Un ancien haut responsable de l'Université du Maryland Eastern Shore a déposé une plainte fédérale accusant cette université historiquement noire de fonctionner comme une entreprise criminelle pour détourner des fonds. Cette action, l'une de quatre affaires similaires ces derniers mois, allègue détournement de fonds, fraude académique et représailles contre les lanceurs d'alerte. Les allégations mettent en lumière de faibles taux de diplomation et un mauvais usage de subventions fédérales au milieu d'une inscription en baisse.
L'Université du Maryland Eastern Shore (UMES), une université historiquement noire, fait face à plusieurs poursuites fédérales alléguant une corruption systémique sous la présidence de Heidi Anderson et la vice-rectrice Rondall Allen. La première plainte, déposée le 28 juillet 2024 par Sandeep Gopalan, ancien vice-président de la recherche et vice-provost des affaires académiques, décrit l'UMES comme une "entreprise criminelle pour détourner des fonds fédéraux et étatiques". Gopalan, un boursier Rhodes, affirme avoir révélé un schéma où Anderson et Allen ont détourné des milliers d'iPads achetés via une subvention du Département du Commerce des États-Unis destinée aux minorités pauvres, les redirigeant vers leurs proches.

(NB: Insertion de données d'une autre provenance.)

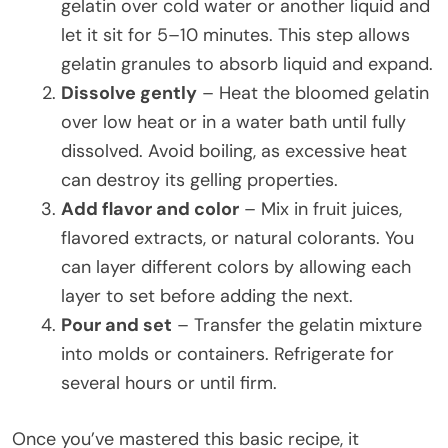
gelatin over cold water or another liquid and
let it sit for 5–10 minutes. This step allows
gelatin granules to absorb liquid and expand.
Dissolve gently
– Heat the bloomed gelatin
over low heat or in a water bath until fully
dissolved. Avoid boiling, as excessive heat
can destroy its gelling properties.
Add flavor and color
– Mix in fruit juices,
flavored extracts, or natural colorants. You
can layer different colors by allowing each
layer to set before adding the next.
Pour and set
– Transfer the gelatin mixture
into molds or containers. Refrigerate for
several hours or until firm.
Once you’ve mastered this basic recipe, it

En juin 2024, Gopalan a envoyé des lettres de lanceur d'alerte aux agences fédérales, au Bureau du Procureur général du Maryland et au Conseil des Régents du Système Universitaire du Maryland, citant des preuves de stockage clandestin, de destruction de documents et de documentation frauduleuse. Des représailles ont suivi : l'université a mis fin à son programme Futures Institute et licencié des doctorants financés par une subvention de 4,6 millions de dollars du Département de l'Éducation des États-Unis que Gopalan avait obtenue. La plainte affirme que l'université a faussement blâmé l'administration Trump pour les coupes budgétaires, arrêtant les recherches sur le cancer, la pollution environnementale et l'IA. Le Département de l'Éducation est intervenu, ordonnant la restauration de la subvention.
Les plaintes de Gopalan en décembre 2024 au chancelier Jay Perman ont détaillé d'autres problèmes, y compris le détournement de fonds et les rapports frauduleux de données étudiantes. La plainte note les mauvais résultats de l'UMES sous Anderson et Allen — tous deux pharmaciens — avec un taux de diplomation à quatre ans de 17 %, 35 % à six ans, et des revenus médians des diplômés comparables à ceux des diplômés du lycée. Elle accuse Allen de plagier le travail de Gopalan et demande le remboursement des salaires : 1,4 million de dollars de Perman, 450 000 d'Anderson et 300 000 d'Allen.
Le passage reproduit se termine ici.